November 21, 2013
Courses: From the Mariinsky to Manhattan: George Balanchine and the Transformation of American Dance
MW 2:30-4:00: Professor Beth Genné
RC Humanities 444/ Dance 564 Winter 2014
This seminar examines the life and works of Russian-American dancer/choreographer George Balanchine.
Balanchine ranked with Picasso and Stravinsky as one of the titans of twentieth century arts. Balanchine’s
fusion of so-called “fine” and “popular” art helped transform the landscape of American arts during the
first part of the twentieth century by altering and adapting the Russian tradition of dance to the culture
of his adopted home in the U.S. resulting in a reinvigoration of dance in the American Musical Theatre
and the creation of a distinctively American ballet.

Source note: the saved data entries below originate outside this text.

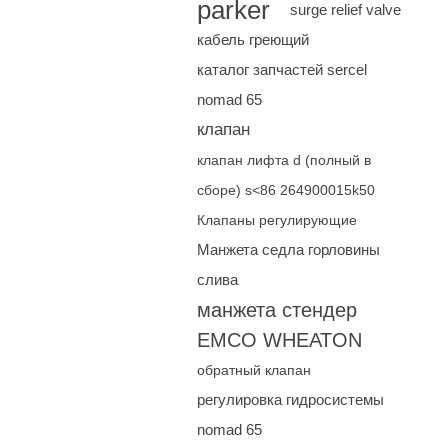
parker
surge relief valve
кабель греющий
каталог запчастей sercel
nomad 65
клапан
клапан лифта d (полный в
сборе) s<86 264900015k50
Клапаны регулирующие
Манжета седла горловины
слива
манжета стендер
EMCO WHEATON
обратный клапан
регулировка гидросистемы
nomad 65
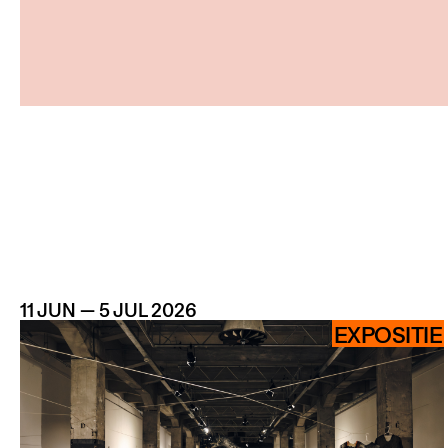
11 JUN — 5 JUL 2026
EXPOSITIE
AG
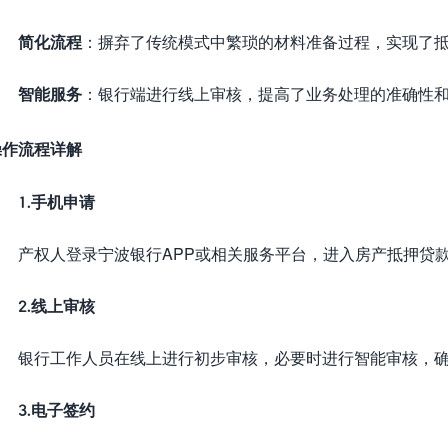
简化流程
：摒弃了传统模式中繁琐的材料准备过程，实现了抵
智能服务
：银行端进行线上审核，提高了业务处理的准确性
操作流程详解
1.
手机申请
产权人登录宁波银行APP或相关服务平台，进入房产抵押贷款
2.
线上审核
银行工作人员在线上进行初步审核，必要时进行智能审核，确
3.
电子签约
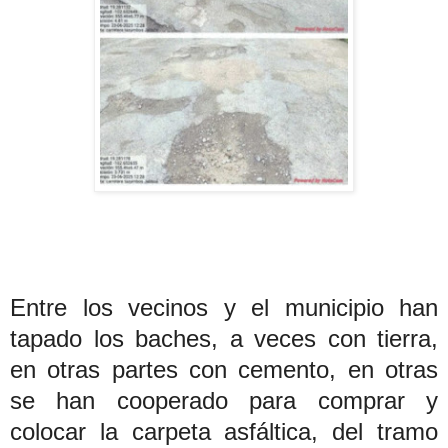
Entre los vecinos y el municipio han
tapado los baches, a veces con tierra,
en otras partes con cemento, en otras
se han cooperado para comprar y
colocar la carpeta asfáltica, del tramo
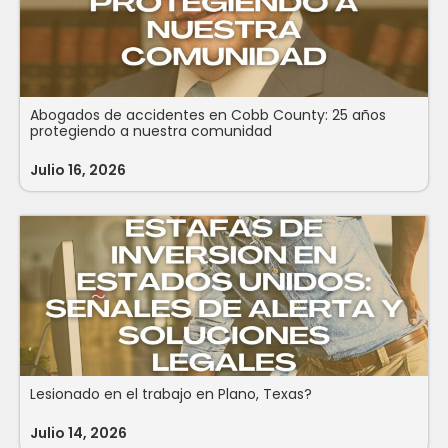
Abogados de accidentes en Cobb County: 25 años
protegiendo a nuestra comunidad
Julio 16, 2026
Lesionado en el trabajo en Plano, Texas?
Julio 14, 2026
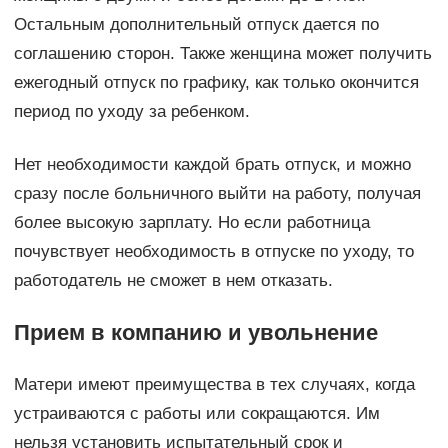
Остальным дополнительный отпуск дается по
соглашению сторон. Также женщина может получить
ежегодный отпуск по графику, как только окончится
период по уходу за ребенком.
Нет необходимости каждой брать отпуск, и можно
сразу после больничного выйти на работу, получая
более высокую зарплату. Но если работница
почувствует необходимость в отпуске по уходу, то
работодатель не сможет в нем отказать.
Прием в компанию и увольнение
Матери имеют преимущества в тех случаях, когда
устраиваются с работы или сокращаются. Им
нельзя установить испытательный срок и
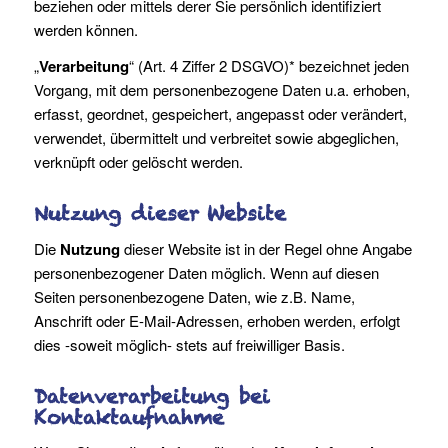
beziehen oder mittels derer Sie persönlich identifiziert
werden können.
„
Verarbeitung
“ (Art. 4 Ziffer 2 DSGVO)* bezeichnet jeden
Vorgang, mit dem personenbezogene Daten u.a. erhoben,
erfasst, geordnet, gespeichert, angepasst oder verändert,
verwendet, übermittelt und verbreitet sowie abgeglichen,
verknüpft oder gelöscht werden.
Nutzung dieser Website
Die
Nutzung
dieser Website ist in der Regel ohne Angabe
personenbezogener Daten möglich. Wenn auf diesen
Seiten personenbezogene Daten, wie z.B. Name,
Anschrift oder E-Mail-Adressen, erhoben werden, erfolgt
dies -soweit möglich- stets auf freiwilliger Basis.
Datenverarbeitung bei
Kontaktaufnahme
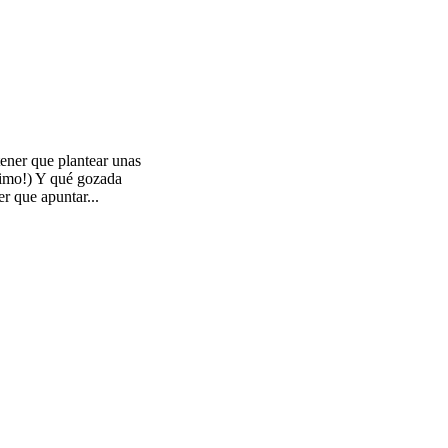
tener que plantear unas
ánimo!) Y qué gozada
r que apuntar...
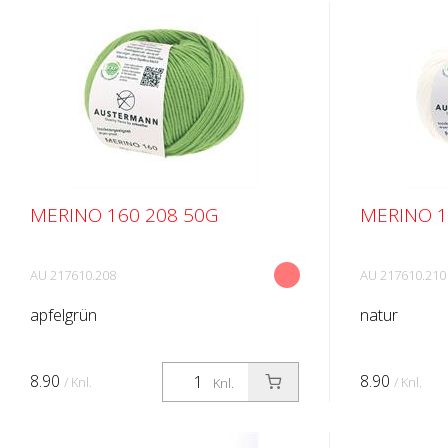
MERINO 160 208 50G
MERINO 1
AU 217610.208
AU 217610.210
apfelgrün
natur
8.90
8.90
/ Knl.
/ Knl.
Knl.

This seminar examines the interaction and fusion
of “high” and “low”, “Russian” and “American” forms, during one of the most fascinating periods of
American history when new immigrants to America combined old world and new world forms to create
new “American” styles.
Born in Tsarist Russia, Balanchine survived the 1917 Revolution to make a career in America (1933-
83). He absorbed influences from the Russian Imperial ballet, but participated in the artistic ferment
surrounding the Russian revolution and, exiled to Paris, the modernist innovations of Diaghilev’s Russian
Ballet working with, among others, Picasso, Matisse, Prokofiev and his life long friend and compatriot,
Igor Stravinsky. Falling in love with America, he settled in New York City where he founded New York
City Ballet and created a stunning series of innovative dances for a new kind of American classical dancer
(including the first native American ballerina, Maria Tallchief and the African American dancer, Arthur
Mitchell.) But Balanchine was also a vital part of American popular culture, working in the Broadway
musical theater and Hollywood films. His work with jazz dancers Josephine Baker and The Nicholas
Brothers and composers George and Ira Gershwin and Rodgers and Hart influenced their development and
his own. We will examine not just Balanchine’s works but those he influenced: Jerome Robbins, Gene
Kelly, Fred Astaire, Twyla Tharp and others.
You do not have to have a dance background to do well in this course.